Nouvelle ère, nouvelle pratique. L’actuelle équipe de la Commune Urbaine d’Antananarivo (CUA) entend mener une nouvelle politique de gestion des ressources humaines. « A partir de maintenant, la population doit être satisfaite de la prestation des agents de la commune, et les membres de l’administration municipale ne doivent plus avoir honte d’appartenir et de travailler pour la CUA ». Une nouvelle vision commentée par Fredy Andriamparany Raharison, le directeur des ressources humaines de la commune.
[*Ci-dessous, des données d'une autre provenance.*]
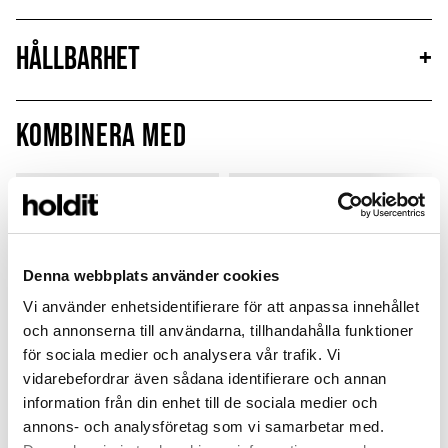
Hållbarhet
+
Kombinera med
MagSafe Fit
Denna webbplats använder cookies
Vi använder enhetsidentifierare för att anpassa innehållet
och annonserna till användarna, tillhandahålla funktioner
för sociala medier och analysera vår trafik. Vi
vidarebefordrar även sådana identifierare och annan
information från din enhet till de sociala medier och
annons- och analysföretag som vi samarbetar med.
Card Holder
Silicone Case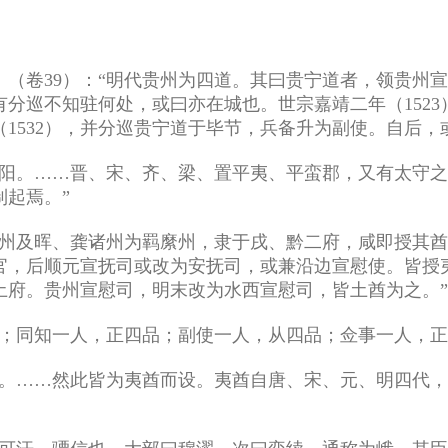
》（卷39）：“明代贵州为四道。其曰贵宁道者，领贵州
分巡不知驻何处，或曰亦在城也。世宗嘉靖二年（152
1532），并分巡贵宁道于毕节，兵备升为副使。自后，
汉阳。……晋、宋、齐、梁、置平夷、平蛮郡，又有太守
起焉。”
贵州及晖、龚诸州为羁縻州，隶于戌、黔二府，咸即授其
官，后顺元宣抚司或改为安抚司，或兼沿边宣慰使。皆授
土府。贵州宣慰司，明末改为水西宣慰司，皆土酋为之。”
品；同知一人，正四品；副使一人，从四品；佥事一人，正
知。……然此皆为夷酋而设。夷酋自唐、宋、元、明四代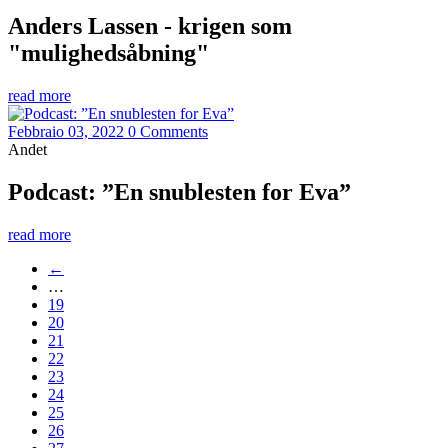
Anders Lassen - krigen som
"mulighedsåbning"
read more
Febbraio 03, 2022
0 Comments
Andet
Podcast: ”En snublesten for Eva”
read more
←
…
19
20
21
22
23
24
25
26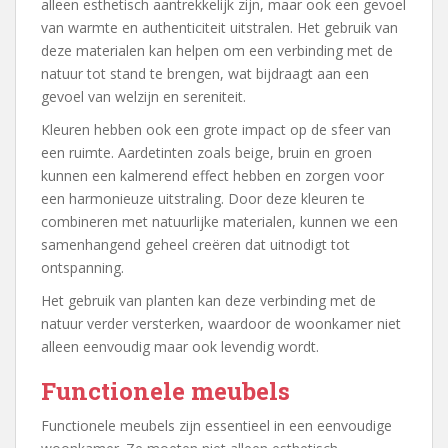
alleen esthetisch aantrekkelijk zijn, maar ook een gevoel
van warmte en authenticiteit uitstralen. Het gebruik van
deze materialen kan helpen om een verbinding met de
natuur tot stand te brengen, wat bijdraagt aan een
gevoel van welzijn en sereniteit.
Kleuren hebben ook een grote impact op de sfeer van
een ruimte. Aardetinten zoals beige, bruin en groen
kunnen een kalmerend effect hebben en zorgen voor
een harmonieuze uitstraling. Door deze kleuren te
combineren met natuurlijke materialen, kunnen we een
samenhangend geheel creëren dat uitnodigt tot
ontspanning.
Het gebruik van planten kan deze verbinding met de
natuur verder versterken, waardoor de woonkamer niet
alleen eenvoudig maar ook levendig wordt.
Functionele meubels
Functionele meubels zijn essentieel in een eenvoudige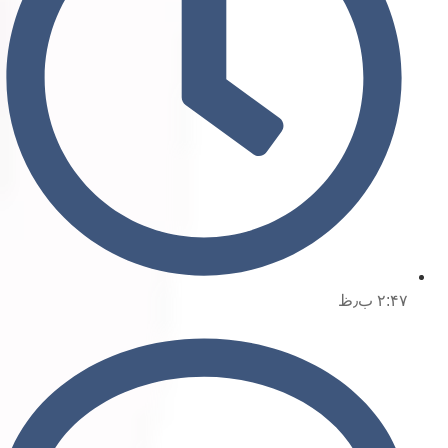
۲:۴۷ ب٫ظ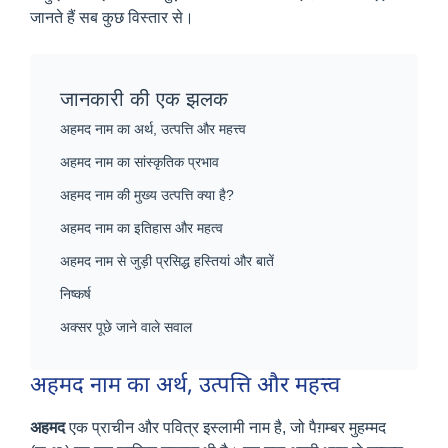
जानते हैं सब कुछ विस्तार से।
जानकारी की एक झलक
अहमद नाम का अर्थ, उत्पत्ति और महत्त्व
अहमद नाम का सांस्कृतिक प्रभाव
अहमद नाम की मुख्य उत्पत्ति क्या है?
अहमद नाम का इतिहास और महत्व
अहमद नाम से जुड़ी प्रसिद्ध हस्तियां और बातें
निष्कर्ष
अक्सर पूछे जाने वाले सवाल
अहमद नाम का अर्थ, उत्पत्ति और महत्त्व
अहमद
एक प्राचीन और पवित्र इस्लामी नाम है, जो पैग़म्बर मुहम्मद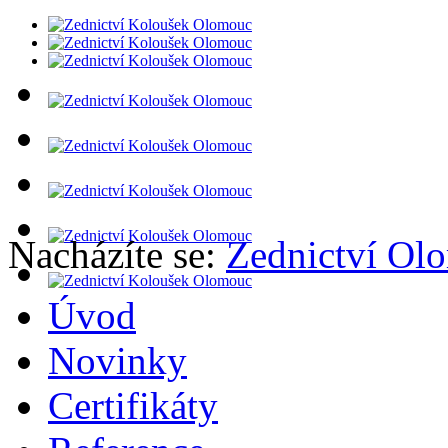
Nacházíte se:
Zednictví Ol
Úvod
Novinky
Certifikáty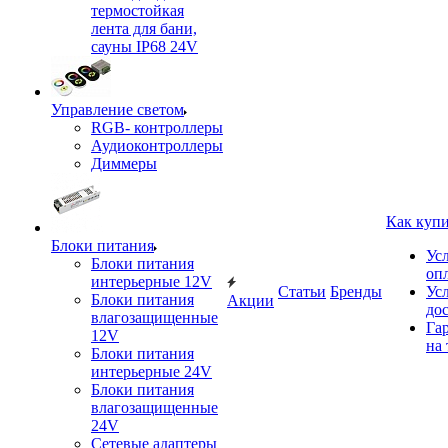
термостойкая
лента для бани,
сауны IP68 24V
Управление светом
RGB- контроллеры
Аудиоконтроллеры
Диммеры
Как куп
Блоки питания
Ус
Блоки питания
оп
интерьерные 12V
Статьи
Бренды
Ус
Блоки питания
Акции
до
влагозащищенные
Га
12V
на 
Блоки питания
интерьерные 24V
Блоки питания
влагозащищенные
24V
Сетевые адаптеры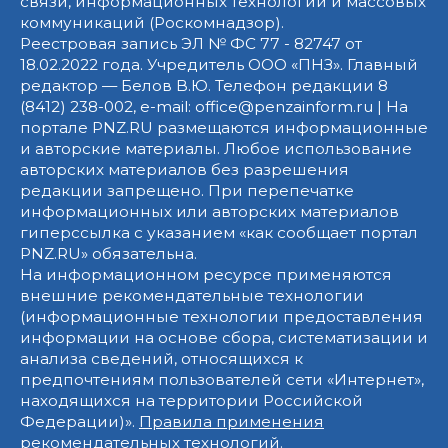
связи, информационных технологий и массовых
коммуникаций (Роскомнадзор).
Реестровая запись ЭЛ № ФС 77 - 82747 от
18.02.2022 года. Учредитель ООО «ПНЗ». Главный
редактор — Белов В.Ю. Телефон редакции 8
(8412) 238-002, e-mail: office@penzainform.ru | На
портале PNZ.RU размещаются информационные
и авторские материалы. Любое использование
авторских материалов без разрешения
редакции запрещено. При перепечатке
информационных или авторских материалов
гиперссылка с указанием «как сообщает портал
PNZ.RU» обязательна.
На информационном ресурсе применяются
внешние рекомендательные технологии
(информационные технологии предоставления
информации на основе сбора, систематизации и
анализа сведений, относящихся к
предпочтениям пользователей сети «Интернет»,
находящихся на территории Российской
Федерации)».
Правила применения
рекомендательных технологий
.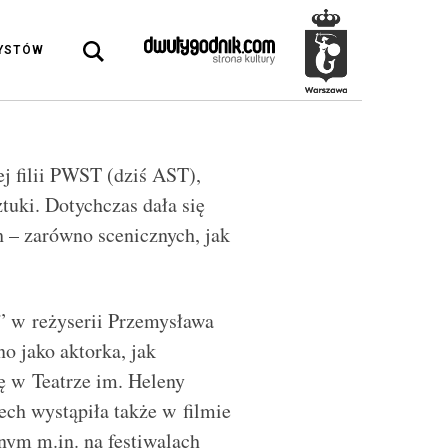
DYSTÓW
ej filii PWST (dziś AST),
tuki. Dotychczas dała się
h – zarówno scenicznych, jak
 w reżyserii Przemysława
o jako aktorka, jak
ę w Teatrze im. Heleny
ch wystąpiła także w filmie
nym m.in. na festiwalach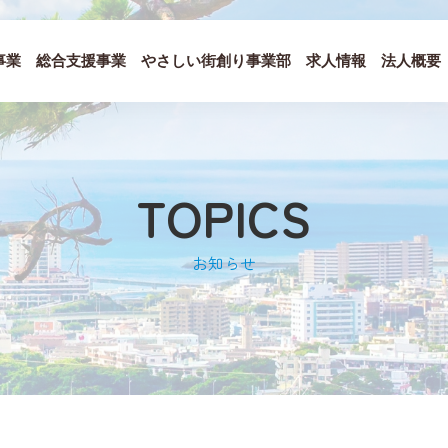
事業
総合支援事業
やさしい街創り事業部
求人情報
法人概要
TOPICS
お知らせ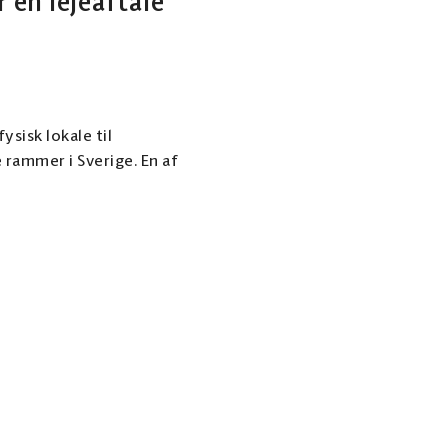
 en lejeaftale
ysisk lokale til
 rammer i Sverige. En af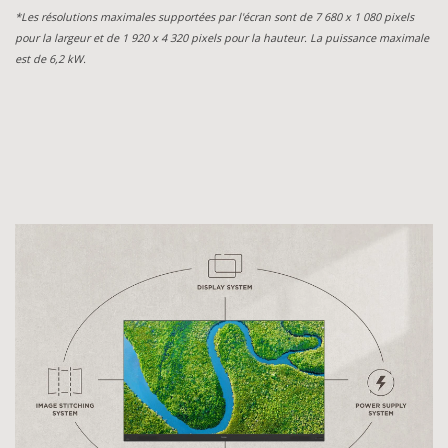
*Les résolutions maximales supportées par l'écran sont de 7 680 x 1 080 pixels
pour la largeur et de 1 920 x 4 320 pixels pour la hauteur. La puissance maximale
est de 6,2 kW.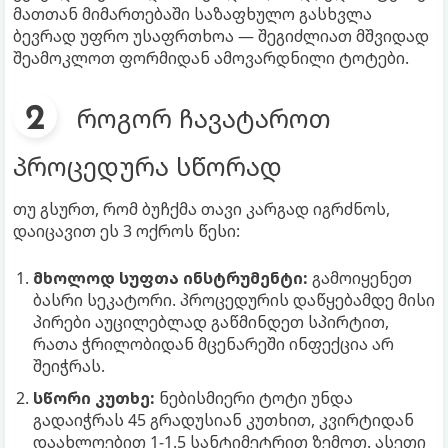
მათთან მიმართებაში საზაფხულო გასხვლა
ბევრად უფრო უსაფრთხოა — შეგიძლიათ მშვიდად
შეამოკლოთ ფორმიდან ამოვარდნილი ტოტები.
როგორ ჩავატაროთ
პროცედურა სწორად
თუ გსურთ, რომ ბუჩქმა თავი კარგად იგრძნოს,
დაიცავით ეს 3 ოქროს წესი:
მხოლოდ სუფთა ინსტრუმენტი:
გამოიყენეთ
ბასრი სეკატორი. პროცედურის დაწყებამდე მისი
პირები აუცილებლად გაწმინდეთ სპირტით,
რათა ჭრილობიდან მცენარეში ინფექცია არ
შეიჭრას.
სწორი კუთხე:
ნებისმიერი ტოტი უნდა
გადაიჭრას 45 გრადუსიან კუთხით, კვირტიდან
დაახლოებით 1-1.5 სანტიმეტრით ზემოთ. ასეთი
Ce défi est régi par la volonté d’appliquer une politique de bonne gouvernance. Comme les nouveaux dirigeants sont généralement issus du secteur privé, ils entendent purger la commune de l’esprit de fonctionnariat. « Défonctionnariser la commune », c’est le maître-mot. Mais il faut dire que la moitié des 2090 membres du personnel de la CUA appartient à l’administration publique. Ils doivent donc accepter des nouvelles exigences comme la mise en pratique de la gestion des compétences et l’utilisation des tableaux de bord pour améliorer les services offerts aux contribuables. Pour lutter contre la corruption, une campagne de sensibilisation sera menée. Des affiches expliqua nt le délai et le circuit de traitement des dossiers ainsi que le coût de chaque service vont être publiées prochainement. « Ceux qui pensent ne pouvoir faire face aux nouvelles conditions doivent se démettre de leur fonction » exige toujours le premier responsable du personnel.
Contrairement à ce qui avait été écrit dans certains journaux, aucun employé de la commune n’a été licencié depuis l’arrivée de la nouvelle équipe.
Contrat amélioré
Au mois de décembre, 291 employés à courte durée (ECD) ont cessé leur travail après 6 mois de contrat. « Depuis, nous avons renouvelé et même amélioré leur contrat. De toute façon, ce type de recrutement n’est que temporaire », ajoute toujours le responsable du personnel. A un test d’évaluation, seuls 4 agents ont été licenciés, 255 ont repris leur travail et le reste dans l’attente d’un renouvellement de contrat. Les surveillants des marchés, dénommés « piqueteurs » sont recrutés comme des employés de longue durée (ELD) et non plus comme ECD comme auparavant. Quant aux anciens « piqueteurs » sous contrat ELD, ils sont devenus des vigiles et encadrent les nouvelles recrues. « Après quelques mois de fonction, certains employés succombent à la tentation de se familiariser et d’accepter même des bakchichs auprès des marchands », souligne toujours le directeur des ressources humaines. D’autres idées sont encours pour assurer des services plus performants auprès de la CUA.